The amount of correction during UKA depends on the size of the deformity and the position of the rotational and angular centers. Intra-articular deformities can be easily corrected through surgical intervention and are ideal indications for UKA. The challenging deformities that are difficult to control are those originating from the metaphysis and outside of the knee joint. These deformities are the key factors influencing the lower limb alignment44. Under the circumstance of significant extra-articular deformity when considering factors such as osteoporosis, bone loss, and high body weight, the decision to perform a total knee replacement instead of a medial UKA should be given priority if the postoperative Mikulicz line is significantly far away from the knee center. To assess the optimal position of the Mikulicz line, the tibial plateau is divided into several regions (0, 1, 2, C, 3, 4, 5) based on the classification by Kennedy and White. The region of the tibial plateau that the line connecting the center of the femoral head and the center of the ankle joint passes through is observed. Good functional recovery and low revision rates can be achieved if the Mikulicz line is located at the center of the knee (region C) or slightly medial to the center (region 2) during follow-up after surgery12,45. Our research has also yielded similar results. When the Mikulicz line is located 10 mm medial to the knee joint center or with a slight deviation to the lateral side of the knee joint center, there is a relatively lower risk of tibial component subsidence, lower lateral compartment stress, and lower implant loading.
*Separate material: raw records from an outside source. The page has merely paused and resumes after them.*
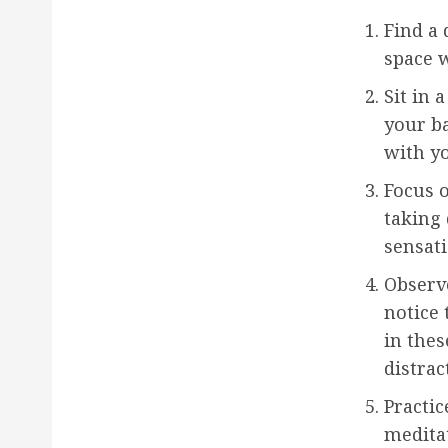
Find a 
space w
Sit in 
your ba
with yo
Focus o
taking 
sensati
Observ
notice
in the
distrac
Practic
meditat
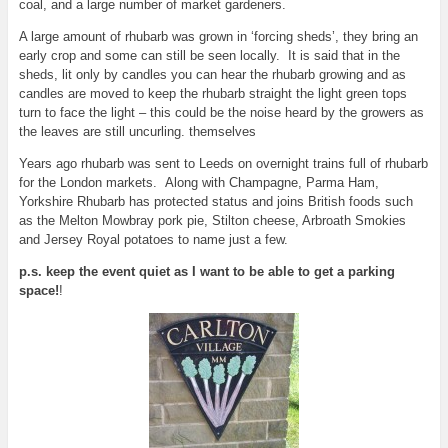
coal, and a large number of market gardeners.
A large amount of rhubarb was grown in ‘forcing sheds’, they bring an
early crop and some can still be seen locally. It is said that in the
sheds, lit only by candles you can hear the rhubarb growing and as
candles are moved to keep the rhubarb straight the light green tops
turn to face the light – this could be the noise heard by the growers as
the leaves are still uncurling. themselves
Years ago rhubarb was sent to Leeds on overnight trains full of rhubarb
for the London markets. Along with Champagne, Parma Ham,
Yorkshire Rhubarb has protected status and joins British foods such
as the Melton Mowbray pork pie, Stilton cheese, Arbroath Smokies
and Jersey Royal potatoes to name just a few.
p.s. keep the event quiet as I want to be able to get a parking
space!
!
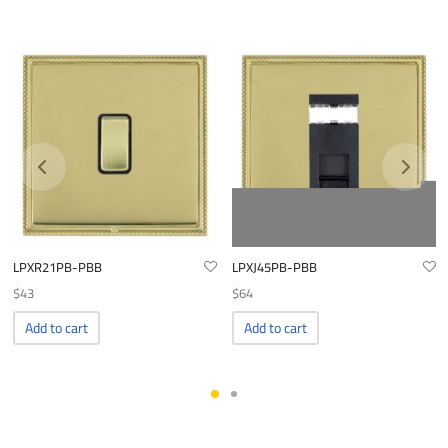
LPXR21PB-PBB
LPXJ45PB-PBB
$
43
$
64
Add to cart
Add to cart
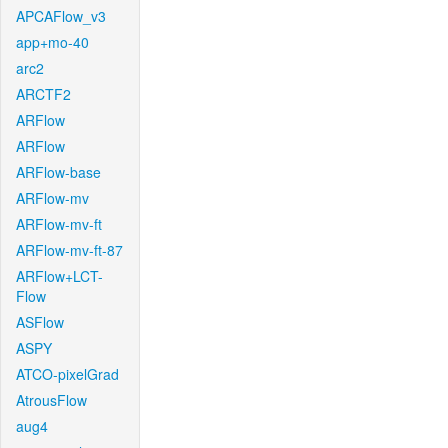
APCAFlow_v3
app+mo-40
arc2
ARCTF2
ARFlow
ARFlow
ARFlow-base
ARFlow-mv
ARFlow-mv-ft
ARFlow-mv-ft-87
ARFlow+LCT-
Flow
ASFlow
ASPY
ATCO-pixelGrad
AtrousFlow
aug4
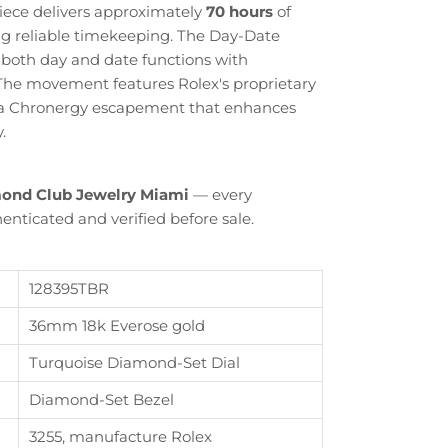
ece delivers approximately
70 hours
of
ng reliable timekeeping. The Day-Date
 both day and date functions with
 The movement features Rolex's proprietary
g a Chronergy escapement that enhances
.
ond Club Jewelry Miami
— every
enticated and verified before sale.
128395TBR
36mm 18k Everose gold
Turquoise Diamond-Set Dial
Diamond-Set Bezel
Close
3255, manufacture Rolex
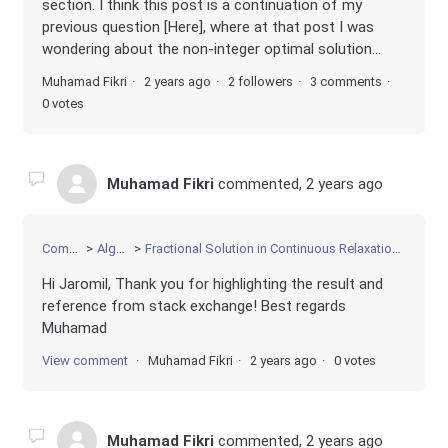
section. I think this post is a continuation of my
previous question [Here], where at that post I was
wondering about the non-integer optimal solution...
Muhamad Fikri
2 years ago
2 followers
3 comments
0 votes
Muhamad Fikri
commented,
2 years ago
Community
Algorithms
Fractional Solution in Continuous Relaxation of Convex Quadratic Programming
Hi Jaromil, Thank you for highlighting the result and
reference from stack exchange! Best regards
Muhamad
View comment
Muhamad Fikri
2 years ago
0 votes
Muhamad Fikri
commented,
2 years ago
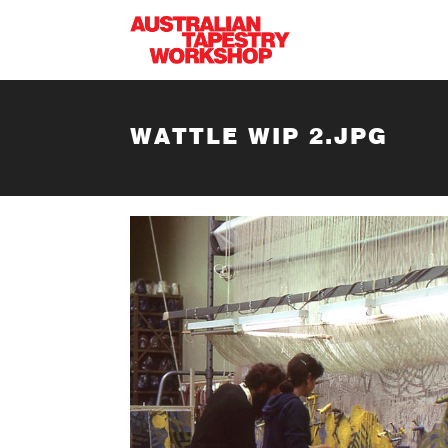
Skip to main content
WATTLE WIP 2.JPG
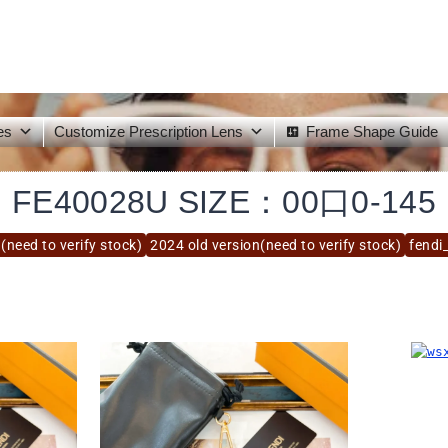
es
Customize Prescription Lens
Frame Shape Guide
FE40028U SIZE：00口0-145
(need to verify stock)
2024 old version(need to verify stock)
fendi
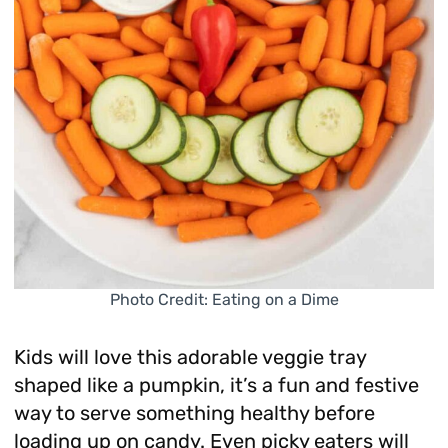
Photo Credit: Eating on a Dime
Kids will love this adorable veggie tray
shaped like a pumpkin, it’s a fun and festive
way to serve something healthy before
loading up on candy. Even picky eaters will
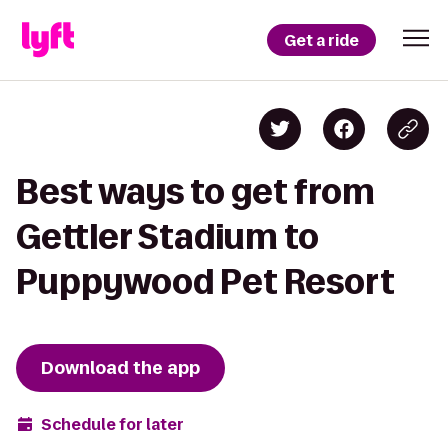
Get a ride
Best ways to get from
Gettler Stadium to
Puppywood Pet Resort
Download the app
Schedule for later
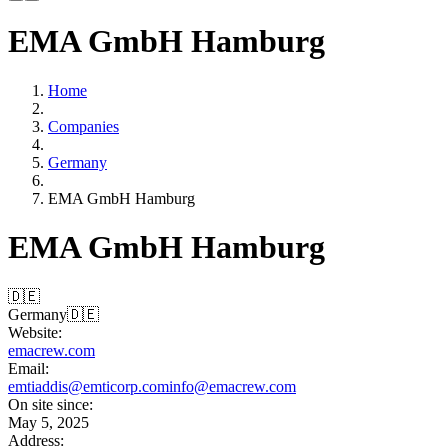
EMA GmbH Hamburg
Home
Companies
Germany
EMA GmbH Hamburg
EMA GmbH Hamburg
🇩🇪
Germany
🇩🇪
Website:
emacrew.com
Email:
emtiaddis@emticorp.com
info@emacrew.com
On site since:
May 5, 2025
Address:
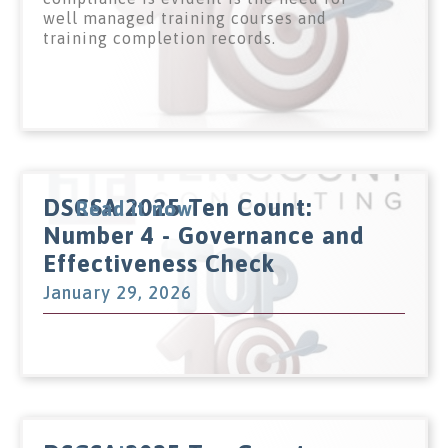
well managed training courses and
training completion records.
DSCSA 2025 Ten Count:
Read it now
Number 4 - Governance and
Effectiveness Check
January 29, 2026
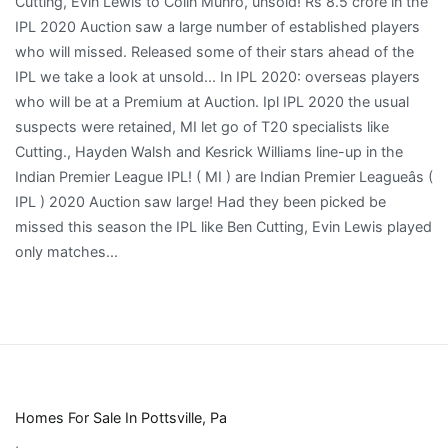
Homes For Sale In Pottsville, Pa
,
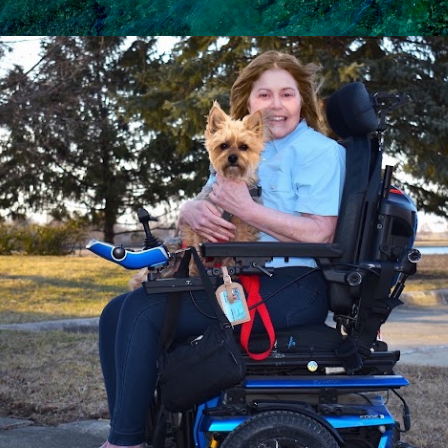
Skip to main content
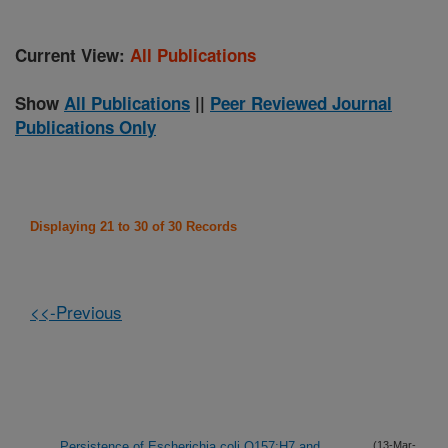
Current View:
All Publications
Show
All Publications
||
Peer Reviewed Journal
Publications Only
Displaying 21 to 30 of 30 Records
<<-Previous
Persistence of Escherichia coli O157:H7 and
(13-Mar-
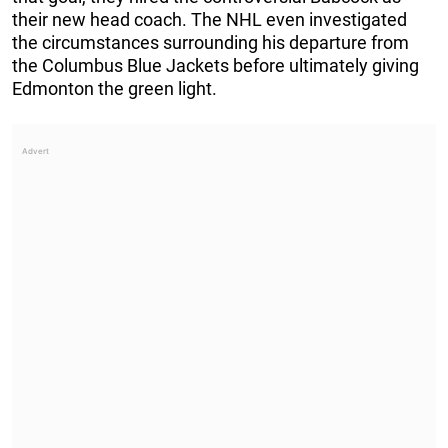
their new head coach. The NHL even investigated
the circumstances surrounding his departure from
the Columbus Blue Jackets before ultimately giving
Edmonton the green light.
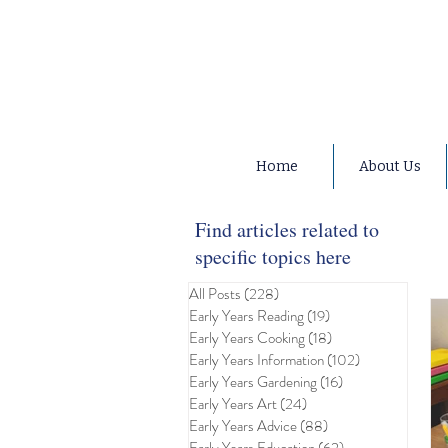
Home
About Us
Find articles related to
specific topics here
All Posts
(228)
228 posts
Early Years Reading
(19)
19 posts
Early Years Cooking
(18)
18 posts
Early Years Information
(102)
102 posts
Early Years Gardening
(16)
16 posts
Early Years Art
(24)
24 posts
Early Years Advice
(88)
88 posts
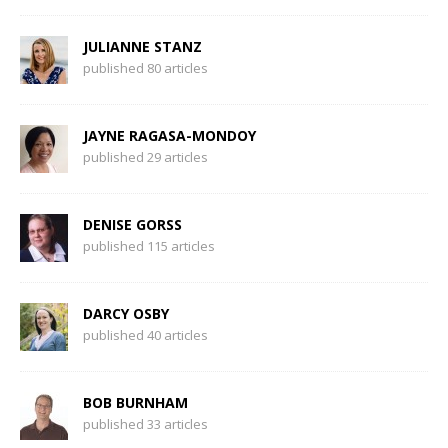
JULIANNE STANZ
published 80 articles
JAYNE RAGASA-MONDOY
published 29 articles
DENISE GORSS
published 115 articles
DARCY OSBY
published 40 articles
BOB BURNHAM
published 33 articles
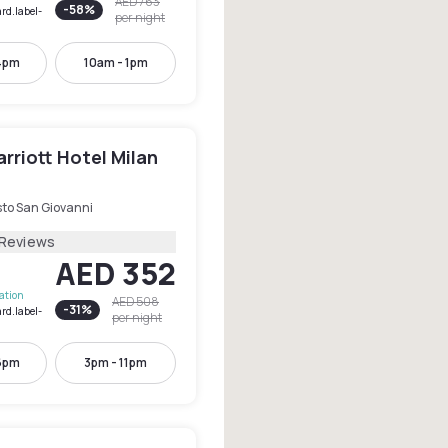
AED 763
-
58
%
rd.label-
per night
4pm
10am - 1pm
rriott Hotel Milan
sto San Giovanni
 Reviews
AED 352
lation
AED 508
-
31
%
rd.label-
per night
6pm
3pm - 11pm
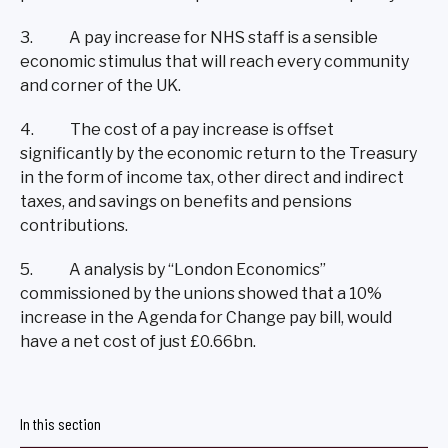
3. A pay increase for NHS staff is a sensible
economic stimulus that will reach every community
and corner of the UK.
4. The cost of a pay increase is offset
significantly by the economic return to the Treasury
in the form of income tax, other direct and indirect
taxes, and savings on benefits and pensions
contributions.
5. A analysis by “London Economics”
commissioned by the unions showed that a 10%
increase in the Agenda for Change pay bill, would
have a net cost of just £0.66bn.
In this section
However, this research also has some limitations. The FEA is only a computer-simulated, in vitro biomechanical study, which has some differences from in vivo biomechanics. Compared with the complex human knee joint, the model established by the computer is simplified and cannot accurately replicate all the changes that occur in the human knee joint. Nevertheless, the model established in the experiment has been validated to accurately replicate the mechanical changes in the knee joint, and the FEA method allows for quantitative analysis. Therefore, the conclusions from the experiment can still reflect the actual situation to a certain extent.

Conclusion

This study demonstrates that the different limb alignments have a profound impact on the functional outcomes of medial UKA in both the short-term and long-term. When the Mikulicz line is located 10 mm medial to the knee joint center or with a slight deviation to the lateral side of the knee joint center, there is a relatively lower risk of tibial component subsidence, lower lateral compartment stress, and lower implant loading. Therefore, during medial UKA, it is important to use appropriate surgical techniques, including bone resection and implant selection, to optimize the positioning of the Mikulicz line, in order to achieve good functional outcomes with low implant-related complications.